Miguel De Unamuno goes on to comment on what he believes a truly Christian life should look like. For him, any Christian life must in some way 'embody' or 'incarnate' the agony of God and the true agony that lies at the heart of the Christian life. For this reason, Unamuno is skeptical of any attempts at apologetics or at a rational Christianity, for he thinks that such an effort seeks to remove the 'agonic' aspects of Christian life. Robbing Christianity of it's essential tension, of the tension that causes rage and pain, is to rob Christianity of it's very spirit, and it's creativity. For Unamuno, the war between reason and faith, between an agonic Christianity and the attempt to create a rational culture, is the war that births true and authentic western civilization.
Unamuno doesn't think a simple roadmap can be given as to how a Christian should live. Rather, we must look for people who seem to be paradigms of Christian agony and try to live like them. We must 'incarnate' these lives in our own, just as they incarnated Christ in their own lives. The truth is, though, that Unamuno does think one particular kind of Christian life is purer...that of the monastic. For him, the monastic's pain at separation from the world, and his total devotion to God is a kind of living testimony to the true cost of discipleship.
But even in a monastery, politics and human relationships play a role.

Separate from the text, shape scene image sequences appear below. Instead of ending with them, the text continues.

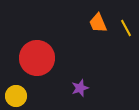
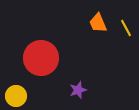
red circle: moved 4 px right
purple star: moved 2 px left, 2 px down
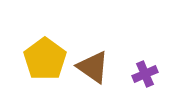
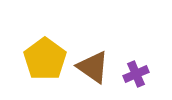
purple cross: moved 9 px left
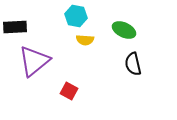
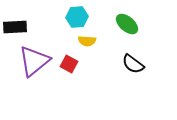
cyan hexagon: moved 1 px right, 1 px down; rotated 15 degrees counterclockwise
green ellipse: moved 3 px right, 6 px up; rotated 15 degrees clockwise
yellow semicircle: moved 2 px right, 1 px down
black semicircle: rotated 40 degrees counterclockwise
red square: moved 27 px up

The world seeps into the monastic community, and this causes tension and discord. Everyone has to make SOME compromise with the world, and this compromise is the source of proper agony, as Unamuno sees it. Involvement with the world is inevitable, and everyone must accept this. But to accept this is not to like it. One has to feel a fear, a kind of dread, a dread that one's very soul may be at risk as a result of this compromise with the world. From this dread comes the agony that is the very heart of Christianity.
The two men that Unamuno thinks most exemplify the agony of our faith are: Blaise Pascal and Father Hyacinth Loyson. Unamuno thinks that Pascal felt more acutely than most the conflict between faith and reason. Pascal was both scientist and theologian, and he couldn't see any way out of life besides suicide: either of the self (by rejecting faith) or of the mind (by accepting it). Pascal's marriage to this kind of suicidal pact is, on Unamuno's view, proof of his agony and thus of his union with God. But Unamuno leaves out the 'night of fire' that Pascal speaks of. Unamuno paints Pascal as a man who never found a firm ground for his faith. But this isn't entirely true....Pascal's mystical experience ended up being the resolution of his inner contradiction. Thus Pascal is not as much a tragic figure as Unamuno makes him out to be. The agony of Christianity ended in unity for Pascal, and so agony turned to joy.

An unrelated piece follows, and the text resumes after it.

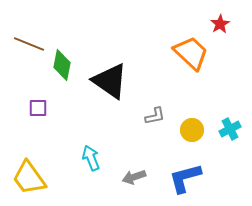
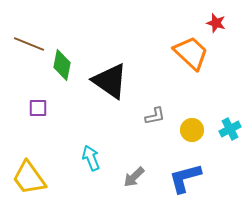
red star: moved 4 px left, 1 px up; rotated 24 degrees counterclockwise
gray arrow: rotated 25 degrees counterclockwise
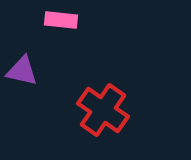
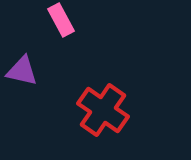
pink rectangle: rotated 56 degrees clockwise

Father Hyacinth, who I was unfamiliar with but now really want to know more about, apparently was a monk who fell in love with a woman, and so left the cloister to join with the world, where he became a theologian and political speaker. Hyacinth was keenly aware of the compromise he was making by joining the world, and this filled him with the kind of dread that Unamuno thinks is the mark of the true 'agonic' Christian.

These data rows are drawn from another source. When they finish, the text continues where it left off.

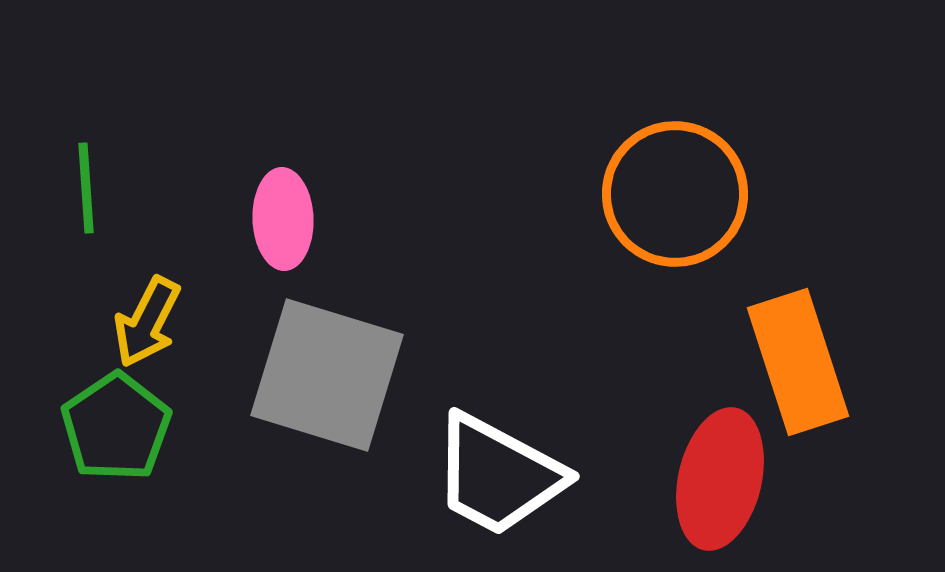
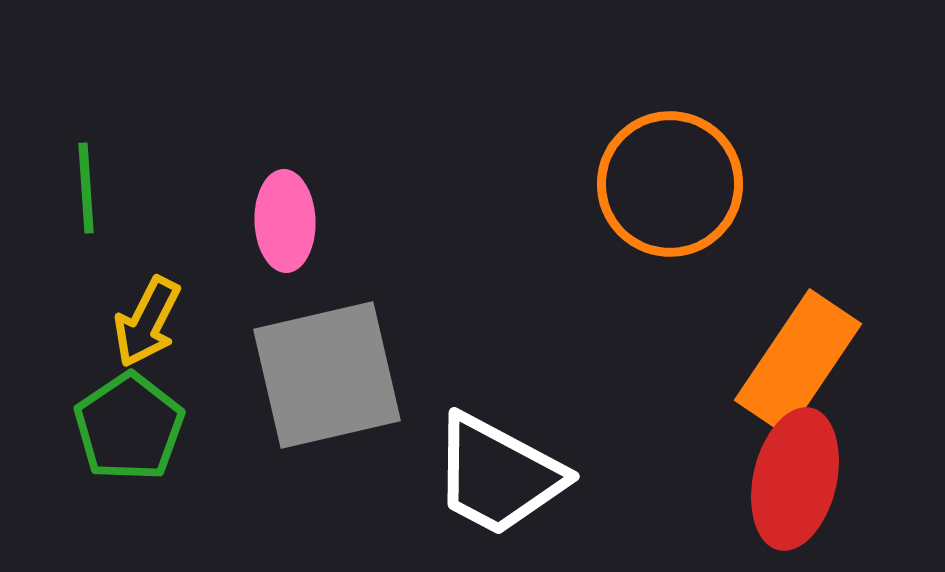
orange circle: moved 5 px left, 10 px up
pink ellipse: moved 2 px right, 2 px down
orange rectangle: rotated 52 degrees clockwise
gray square: rotated 30 degrees counterclockwise
green pentagon: moved 13 px right
red ellipse: moved 75 px right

In the end Unamuno remains an essentially tragic thinker. But to me his tragic premises do not need to lead to tragic conclusions. He has, unwittingly, opened a way out of tragedy and agony, by coming to understand it's divine roots. For if sharing in God's agony leads to union with God, then it is also a pathway to joy and peace. Not a joy and peace found by leaving the storm, which Unamuno rightly sees as cowardice and weakness, but a peace within the storm, a peace born of its very essence. The Cross is proof that such a peace and such a union with God can be found. Unamuno's method and premises are spot on, and this book is one I thoroughly enjoyed and learned from immensely. But his final conclusions are off. In the end, I highly recommend this book, but only for those who can think critically and who are not too easily influenced. For it is dangerous in its persuasiveness. Embrace agony...but seek in the end to transcend it.